PILLOLE DI CINEMA [fonti: silenzio-in-sala.com, cinema.sky.it]
- Chi trova il cameo del vero Jordan Belfort?
- Jordan Belfort è arrivato a guadagnare più di cinquanta milioni di dollari l'anno. Accusato di frode e riciclaggio ha collaborato con l'FBI ottenendo una riduzione della pena pari a 22 mesi di detenzione e un periodo in un centro di riabilitazione per tossicodipendenti. Oggi organizza seminari  motivazionali.
- Nella vita reale, Mark Hanna, interpretato da Matthew McConaughey, ha dichiarato di aver acquisito il 25 % del business di Belfort e di aver lavorato con lui per altri due anni. Questi dettagli non sono stati resi noti nel film.
- Si stima che il film sia costato 100 milioni di dollari.
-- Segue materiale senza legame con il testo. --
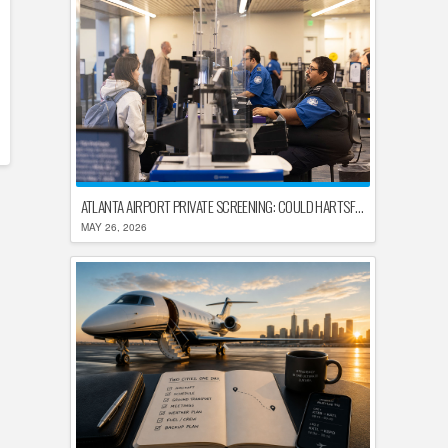
ATLANTA AIRPORT PRIVATE SCREENING: COULD HARTSFIELD-JACKSON REPLACE TSA AFTER SHUTDOWN DELAYS?
MAY 26, 2026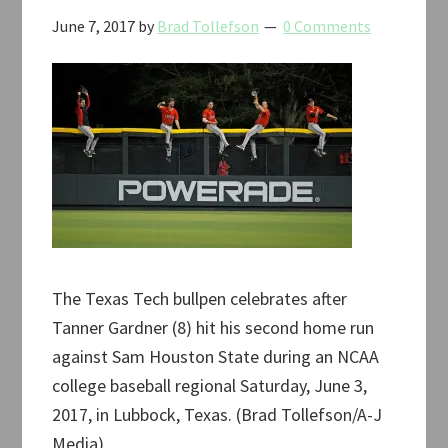
June 7, 2017
by
Brad Tollefson
0 Comments
The Texas Tech bullpen celebrates after
Tanner Gardner (8) hit his second home run
against Sam Houston State during an NCAA
college baseball regional Saturday, June 3,
2017, in Lubbock, Texas. (Brad Tollefson/A-J
Media)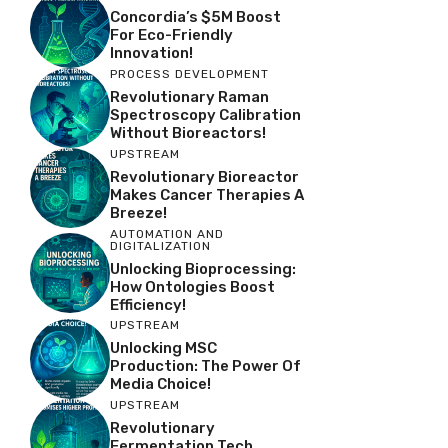
Concordia’s $5M Boost
For Eco-Friendly
Innovation!
PROCESS DEVELOPMENT
Revolutionary Raman
Spectroscopy Calibration
Without Bioreactors!
UPSTREAM
Revolutionary Bioreactor
Makes Cancer Therapies A
Breeze!
AUTOMATION AND
DIGITALIZATION
Unlocking Bioprocessing:
How Ontologies Boost
Efficiency!
UPSTREAM
Unlocking MSC
Production: The Power Of
Media Choice!
UPSTREAM
Revolutionary
Fermentation Tech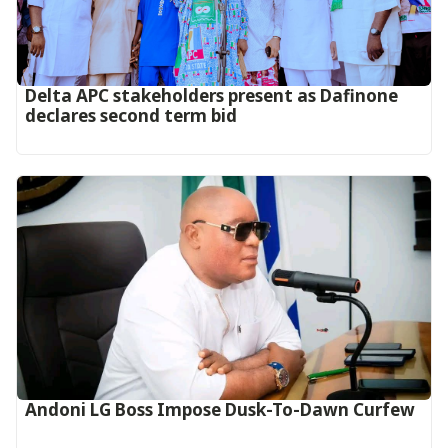
Delta APC stakeholders present as Dafinone
declares second term bid
Andoni LG Boss Impose Dusk-To-Dawn Curfew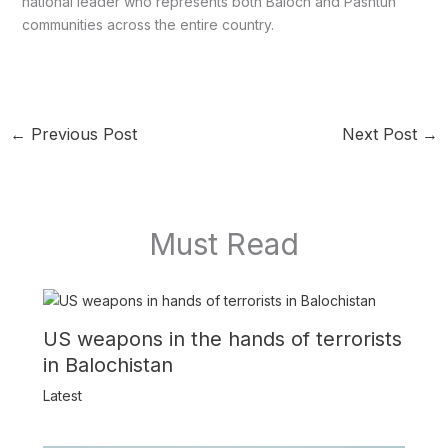
national leader who represents both Baloch and Pashtun
communities across the entire country.
←
Previous Post
Next Post
→
Must Read
US weapons in the hands of terrorists
in Balochistan
Latest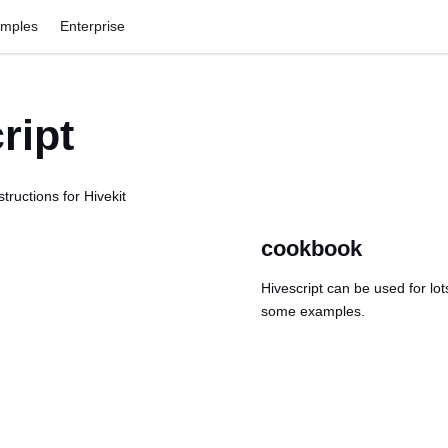
amples
Enterprise
ript
tructions for Hivekit
cookbook
Hivescript can be used for lot
some examples.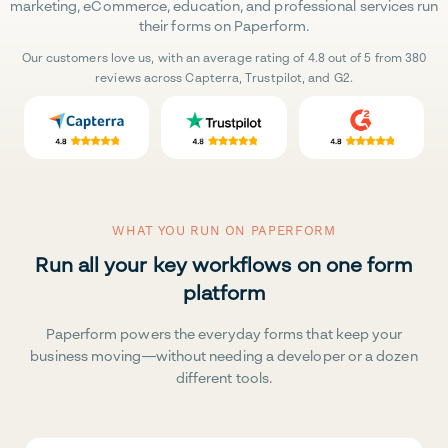
marketing, eCommerce, education, and professional services run
their forms on Paperform.
Our customers love us, with an average rating of 4.8 out of 5 from 380
reviews across Capterra, Trustpilot, and G2.
WHAT YOU RUN ON PAPERFORM
Run all your key workflows on one form
platform
Paperform powers the everyday forms that keep your
business moving—without needing a developer or a dozen
different tools.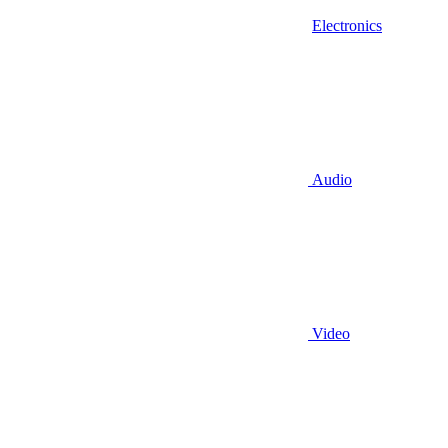
Electronics
Audio
Video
Budget stratosferico per un film come questo, pompato dall'enorme quantita di computer grafica - apparentemente invisibile - richiesta in molte sequenze.
- Jonah Hill indossava un pene protesico nella scena in cui Donnie vede Naomi mentre si masturba alla festa. Le reazioni sorprese degli attori e delle comparse sono autentiche.
- Lo yacht di Jordan Belfort, lungo 50 metri, era un tempo appartenuto a Coco Chanel.
- Il colpo al petto con il motivetto canticchiato da Mark Hanna, interpretato da Matthew McConaughey, è in realtà una fase di riscaldamento rituale che mette in pratica prima di recitare. Quando Leonardo DiCaprio lo ha visto ha incoraggiato Scorsese affinché lo includesse nella scena.
- Durante la ricerca per l'interprete di Donnie Azoff, Martin Scorsese aveva chiesto un incontro con Jonah Hill, ma l'attore chiese al regista un provino per la parte. È stata la prima audizione di Jonah Hill in sei anni.
- Durante la scena del bacio tra Leonardo DiCaprio e Joanna Lumley, Leonardo era così nervoso che la scena ha richiesto 27 ciak.
- Il primato più curioso che si aggiudica The Wolf of Wall Street è quello delle parolacce, presenti nel numero strabiliante di oltre 500. Ha addirittura battuto la pellicola Summer of Sam - Pericolo a New York di Spike Lee in cui si contano ben 435 scurrilità tra “fuck” e simili.
- Il film segna la quinta collaborazione tra Leonardo DiCaprio e Martin Scorsese in dodici anni. Si tratta del sodalizio più lungo e fortunato tra il celebre regista e un attore, rapporto che ha portato a capolavori come The Departed, Gangs of New York, The Aviator e Shutter Island.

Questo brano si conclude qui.